A esse efeito somam-se ainda os efeitos no aumento no número de empregos gerados em função do aumento da produção do setor referente à industrialização do café, que no modelo utilizado neste estudo inclui tanto a indústria de torrefação e moagem quanto a de solubilização. Analisando-se individualmente o segmento industrial, para um aumento da ordem de um milhão de reais de 2002 nesse setor, os resultados indicam a criação de 7 empregos diretos, 90 indiretos e 99 indiretos, num total de 197 empregos totais.

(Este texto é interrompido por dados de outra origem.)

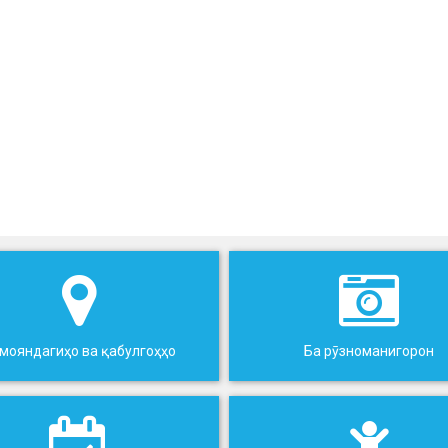
мояндагиҳо ва қабулгоҳҳо
Ба рӯзноманигорон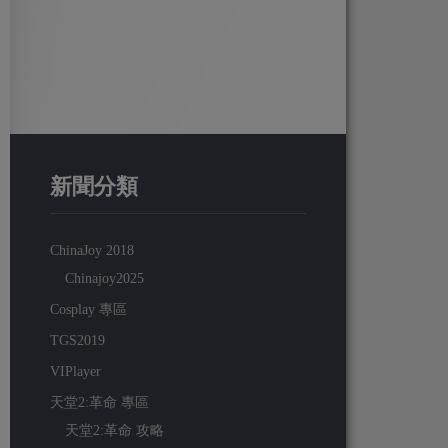
新聞分類
ChinaJoy 2018
Chinajoy2025
Cosplay 專區
TGS2019
VIPlayer
天堂2:革命 專區
天堂2:革命 攻略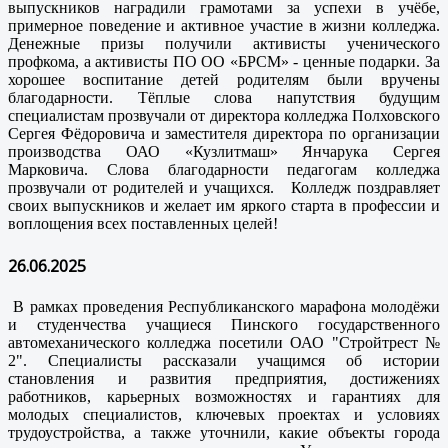
выпускников наградили грамотами за успехи в учёбе,
примерное поведение и активное участие в жизни колледжа.
Денежные призы получили активисты ученического
профкома, а активисты ПО ОО «БРСМ» - ценные подарки. За
хорошее воспитание детей родителям были вручены
благодарности. Тёплые слова напутствия будущим
специалистам прозвучали от директора колледжа Полховского
Сергея Фёдоровича и заместителя директора по организации
производства ОАО «Кузлитмаш» Янчарука Сергея
Марковича. Слова благодарности педагогам колледжа
прозвучали от родителей и учащихся. Колледж поздравляет
своих выпускников и желает им яркого старта в профессии и
воплощения всех поставленных целей!
26.06.2025
В рамках проведения Республиканского марафона молодёжи
и студенчества учащиеся Пинского государственного
автомеханического колледжа посетили ОАО "Стройтрест №
2". Специалисты рассказали учащимся об истории
становления и развития предприятия, достижениях
работников, карьерных возможностях и гарантиях для
молодых специалистов, ключевых проектах и условиях
трудоустройства, а также уточнили, какие объекты города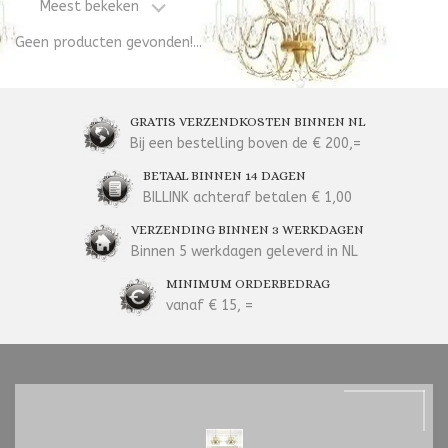
Meest bekeken
Geen producten gevonden!...
GRATIS VERZENDKOSTEN BINNEN NL
Bij een bestelling boven de € 200,=
BETAAL BINNEN 14 DAGEN
BILLINK achteraf betalen € 1,00
VERZENDING BINNEN 3 WERKDAGEN
Binnen 5 werkdagen geleverd in NL
MINIMUM ORDERBEDRAG
vanaf € 15, =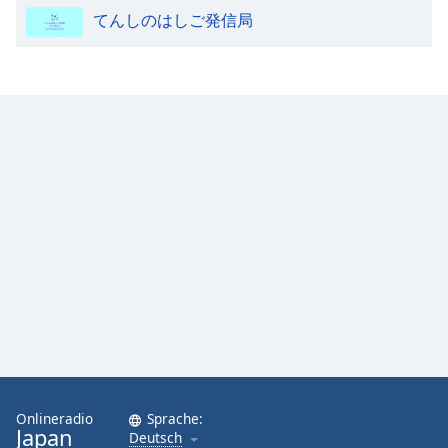
Color
てんしのはしご発信局
Opacity
Caption
Area
Background
Color
Opacity
Font
Size
Text
Edge
Onlineradio
Sprache:
Style
Japan
Deutsch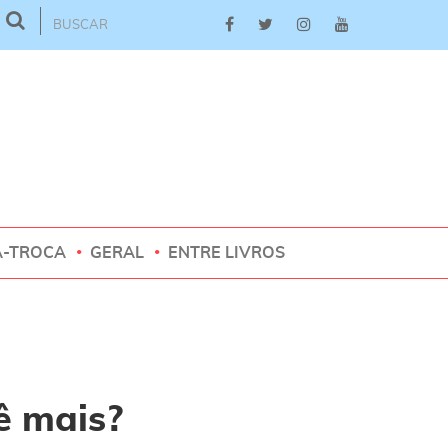
A-TROCA
GERAL
ENTRE LIVROS
ê mais?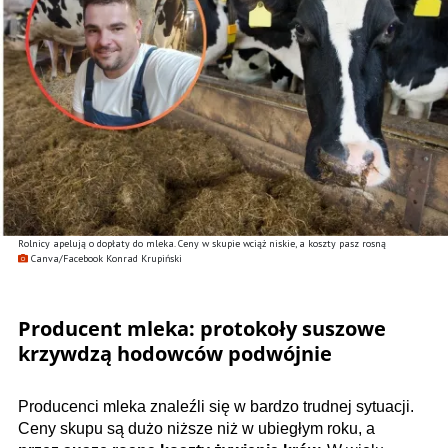
Rolnicy apelują o dopłaty do mleka. Ceny w skupie wciąż niskie, a koszty pasz rosną
Canva/Facebook Konrad Krupiński
Producent mleka: protokoły suszowe
krzywdzą hodowców podwójnie
Producenci mleka znaleźli się w bardzo trudnej sytuacji.
Ceny skupu są dużo niższe niż w ubiegłym roku, a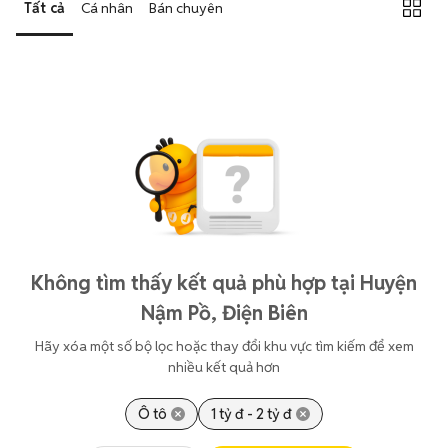
Tất cả
Cá nhân
Bán chuyên
Không tìm thấy kết quả phù hợp tại Huyện
Nậm Pồ, Điện Biên
Hãy xóa một số bộ lọc hoặc thay đổi khu vực tìm kiếm để xem
nhiều kết quả hơn
Ô tô
1 tỷ đ - 2 tỷ đ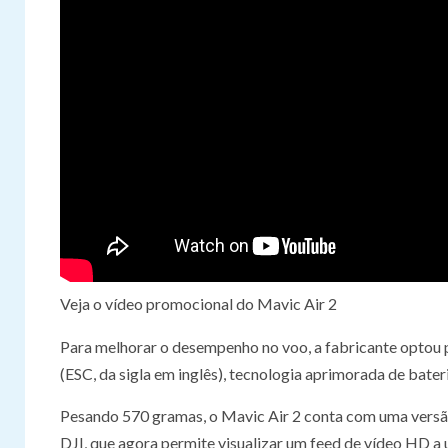
Veja o vídeo promocional do Mavic Air 2
Para melhorar o desempenho no voo, a fabricante optou 
(ESC, da sigla em inglês), tecnologia aprimorada de bate
Pesando 570 gramas, o Mavic Air 2 conta com uma versão
DJI, que agora permite visualizar um feed de vídeo HD 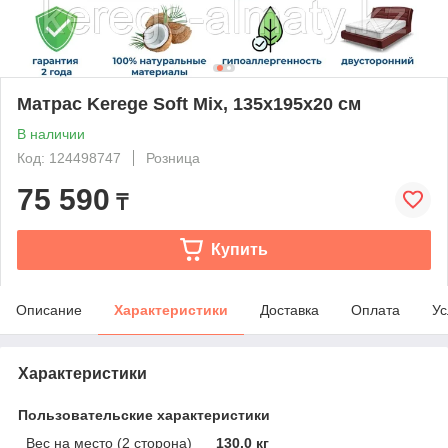
Матрас Kerege Soft Mix, 135x195x20 см
В наличии
Код: 124498747
Розница
75 590
₸
Купить
Описание
Характеристики
Доставка
Оплата
Ус
Характеристики
Пользовательские характеристики
Вес на место (2 сторона)
130.0 кг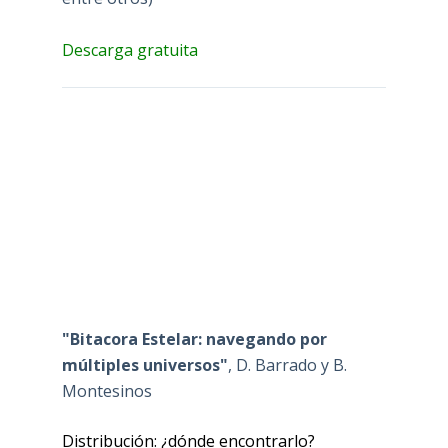
Descarga gratuita
"Bitacora Estelar: navegando por
múltiples universos"
, D. Barrado y B.
Montesinos
Distribución: ¿dónde encontrarlo?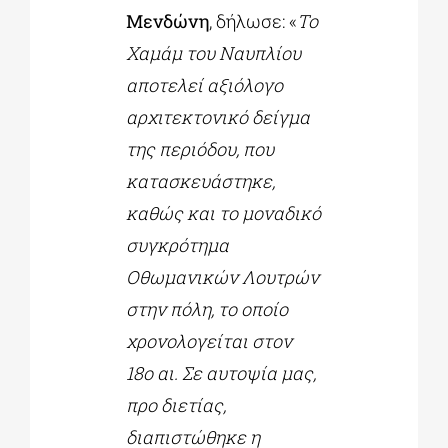
Μενδώνη
, δήλωσε: «
Το
Χαμάμ του Ναυπλίου
αποτελεί αξιόλογο
αρχιτεκτονικό δείγμα
της περιόδου, που
κατασκευάστηκε,
καθώς και το μοναδικό
συγκρότημα
Οθωμανικών Λουτρών
στην πόλη, το οποίο
χρονολογείται στον
18ο αι. Σε αυτοψία μας,
προ διετίας,
διαπιστώθηκε η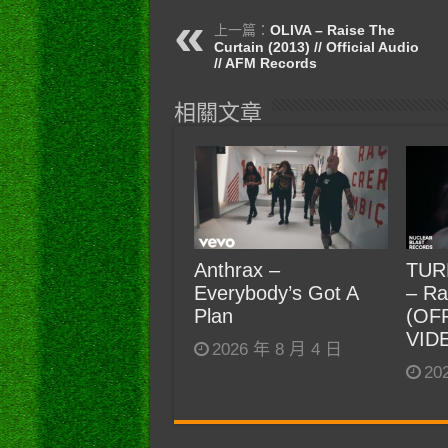
上一篇：
OLIVA – Raise The
Curtain (2013) // Official Audio
// AFM Records
相關文章
Anthrax –
TUR
Everybody’s Got A
– Ra
Plan
(OF
VID
2026 年 8 月 4 日
20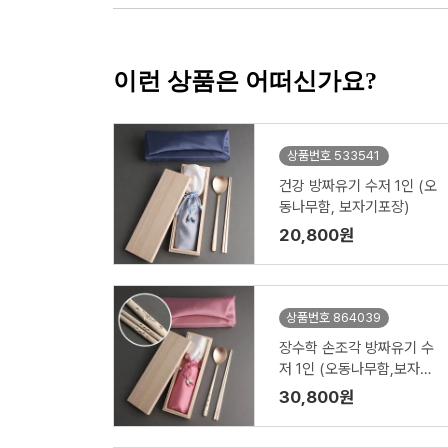
이런 상품은 어떠신가요?
상품번호 533541
건강 방짜유기 수저 1인 (오
동나무함, 보자기포장)
20,800원
상품번호 864039
장수학 손조각 방짜유기 수
저 1인 (오동나무함,보자기
포장)
30,800원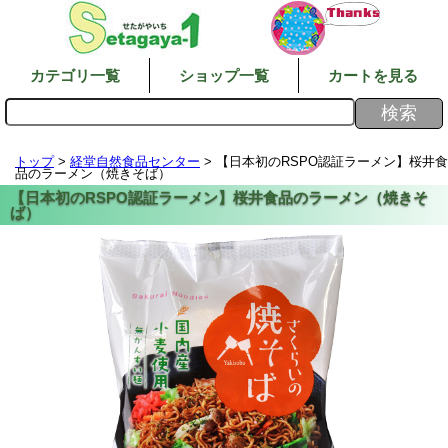
カテゴリ一覧
ショップ一覧
カートを見る
トップ
>
経堂自然食品センター
> 【日本初のRSPO認証ラーメン】桜井食
品のラーメン（焼きそば）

No entanto, ressalta-se que não se deve simplesmente somar o total de empregos gerados no setor agrícola de produção de café arábica do Estado da Bahia ao número de empregos gerado no setor de industrialização de café deste mesmo Estado. Primeiro porque os efeitos sobre os empregos indiretos e induzidos criados nos dois setores provavelmente estarão, ao menos em parte, sobrepostos. Em segundo lugar, em função das importações e exportações de insumos entre os diferentes estados brasileiros e mesmo do exterior, tanto para produção agrícola de café quanto à indústria de processamento. Além disso, também podem ocorrer exportações e importações entre estados e com o exterior, do produto em sua forma final, por exemplo, café torrado e moído, industrializado e derivados de café utilizados pela indústria farmacêutica, cosmética e de alimentos.
Quadro 1. Estado da Bahia: efeitos geradores de empregos, por milhões de reais, na produção de cafés arábica e robusta e industrialização de café1.
1. Sistema inter-regional construído com base em matrizes de insumo-produto do IBGE, de 2002, atualizadas pelo novo Sistema de Contas Nacionais – IBGE, 2007.
Fonte: dados de projeto realizado no Centro de Café ‘Alcides Carvalho’.
Em geral, os principais fatores capazes de influenciar a demanda por emprego na produção setorial e podem ser sintetizados em:
De forma sintética, conclui-se que os setores produtores tanto de café Robusta quanto de café Arábica estão, em geral, entre os setores que geram maior número de empregos para o Brasil e especialmente para o Estado da Bahia, por unidade monetária produzida de produto final.
Portanto, políticas públicas que estimulem a produção dos setores relacionados à produção de café deverão contribuir para o aumento, ou ao menos para a manutenção de postos de trabalho neste Estado, especialmente as políticas que possam: afetar a tecnologia de produção capital intensiva e alterar o poder aquisitivo da classe trabalhadora; aumentar ou reduzir o montante de importações destinadas a abastecer o consumo intermediário e das famílias; aumentar ou reduzir as relações de um setor com os demais setores da economia; ou levar a uma reestruturação produtiva do setor ou da economia estadual de forma geral.